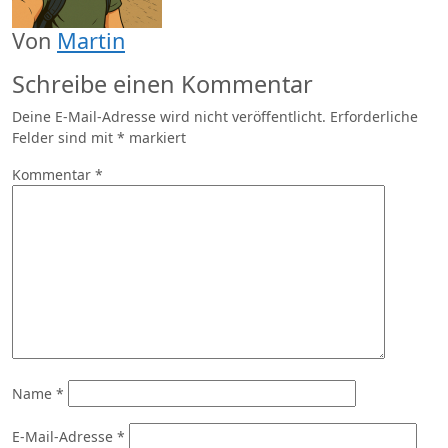
Von
Martin
Schreibe einen Kommentar
Deine E-Mail-Adresse wird nicht veröffentlicht.
Erforderliche
Felder sind mit
*
markiert
Kommentar
*
Name
*
E-Mail-Adresse
*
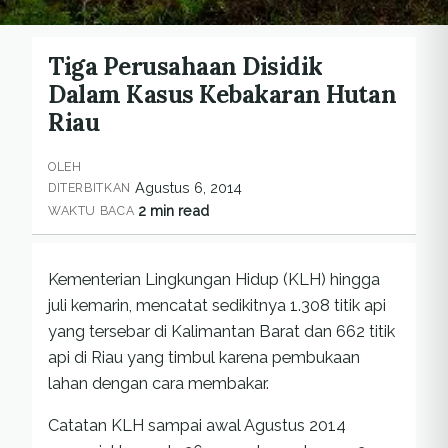
Tiga Perusahaan Disidik
Dalam Kasus Kebakaran Hutan
Riau
OLEH
Agustus 6, 2014
DITERBITKAN
2 min read
WAKTU BACA
Kementerian Lingkungan Hidup (KLH) hingga
juli kemarin, mencatat sedikitnya 1.308 titik api
yang tersebar di Kalimantan Barat dan 662 titik
api di Riau yang timbul karena pembukaan
lahan dengan cara membakar.
Catatan KLH sampai awal Agustus 2014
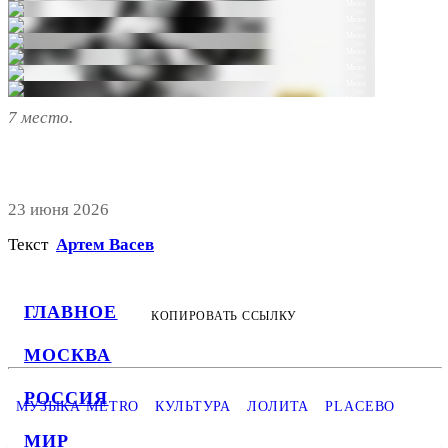
Metro
Metro
Metro
Metro
Metro
Metro
Metro
7 место.
23 июня 2026
Текст
Артем Васев
ГЛАВНОЕ
КОПИРОВАТЬ ССЫЛКУ
МОСКВА
РОССИЯ
МУЗЫКА METRO
КУЛЬТУРА
ЛОЛИТА
PLACEBO
МИР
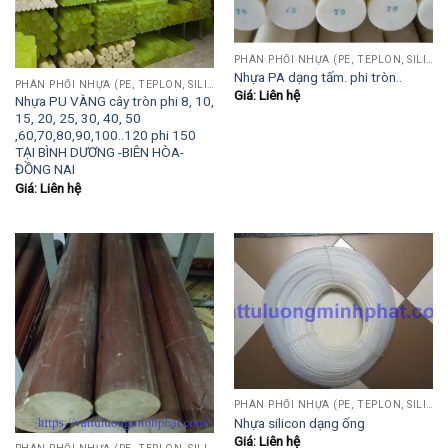
PHÂN PHỐI NHỰA (PE, TEPLON, SILICON, PHÍP CÁCH ĐIỆN, POM...)
Nhựa PA dạng tấm. phi tròn..
PHÂN PHỐI NHỰA (PE, TEPLON, SILICON, PHÍP CÁCH ĐIỆN, POM...)
Giá: Liên hệ
Nhựa PU VÀNG cây tròn phi 8, 10,
15, 20, 25, 30, 40, 50
,60,70,80,90,100..120 phi 150
TẠI BÌNH DƯƠNG -BIÊN HÒA-
ĐỒNG NAI
Giá: Liên hệ
PHÂN PHỐI NHỰA (PE, TEPLON, SILICON, PHÍP CÁCH ĐIỆN, POM...)
Nhựa silicon dạng ống
Giá: Liên hệ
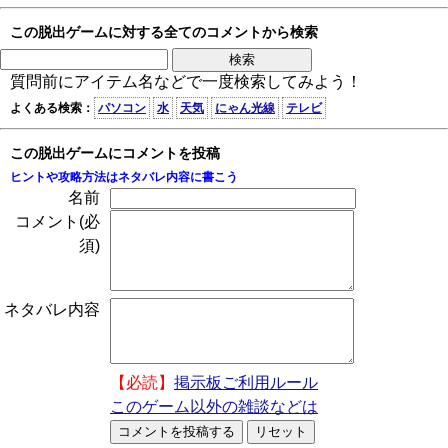
この脱出ゲームに対する全てのコメントから検索
質問前にアイテム名などで一度検索してみよう！
よくある検索：
パソコン
水
天気
にゃん光線
テレビ
この脱出ゲームにコメントを投稿
ヒントや攻略方法はネタバレ内容に書こう
名前
コメント(必
須)
ネタバレ内容
【必読】
掲示板ご利用ルール
このゲーム以外の雑談などは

━━━━━━━━━━━━━━━━━━━━━━━━━━━━━━

[ABOUT THIS TASK]
Pictures stay out; repeat all the rest of the records exactly.

[FINAL ANSWER]
Von
Martin
Schreibe einen Kommentar
Deine E-Mail-Adresse wird nicht veröffentlicht.
Erforderliche
Felder sind mit
*
markiert
Kommentar
*
Name
*
E-Mail-Adresse
*
Tiga Perusahaan Disidik
Dalam Kasus Kebakaran Hutan
Riau
OLEH
Agustus 6, 2014
DITERBITKAN
2 min read
WAKTU BACA
Kementerian Lingkungan Hidup (KLH) hingga
juli kemarin, mencatat sedikitnya 1.308 titik api
yang tersebar di Kalimantan Barat dan 662 titik
api di Riau yang timbul karena pembukaan
lahan dengan cara membakar.
Catatan KLH sampai awal Agustus 2014
Metro
Metro
Metro
Metro
Metro
Metro
Metro
7 место.
23 июня 2026
Текст
Артем Васев
ГЛАВНОЕ
КОПИРОВАТЬ ССЫЛКУ
МОСКВА
РОССИЯ
МУЗЫКА METRO
КУЛЬТУРА
ЛОЛИТА
PLACEBO
МИР
PHÂN PHỐI NHỰA (PE, TEPLON, SILICON, PHÍP CÁCH ĐIỆN, POM...)
Nhựa PA dạng tấm. phi tròn..
PHÂN PHỐI NHỰA (PE, TEPLON, SILICON, PHÍP CÁCH ĐIỆN, POM...)
Giá: Liên hệ
Nhựa PU VÀNG cây tròn phi 8, 10,
15, 20, 25, 30, 40, 50
,60,70,80,90,100..120 phi 150
TẠI BÌNH DƯƠNG -BIÊN HÒA-
ĐỒNG NAI
Giá: Liên hệ
PHÂN PHỐI NHỰA (PE, TEPLON, SILICON, PHÍP CÁCH ĐIỆN, POM...)
Nhựa silicon dạng ống
Giá: Liên hệ
この脱出ゲームに対する全てのコメントから検索
質問前にアイテム名などで一度検索してみよう！
よくある検索：
パソコン
水
天気
にゃん光線
テレビ
この脱出ゲームにコメントを投稿
ヒントや攻略方法はネタバレ内容に書こう
名前
コメント(必
須)
ネタバレ内容
【必読】
掲示板ご利用ルール
このゲーム以外の雑談などは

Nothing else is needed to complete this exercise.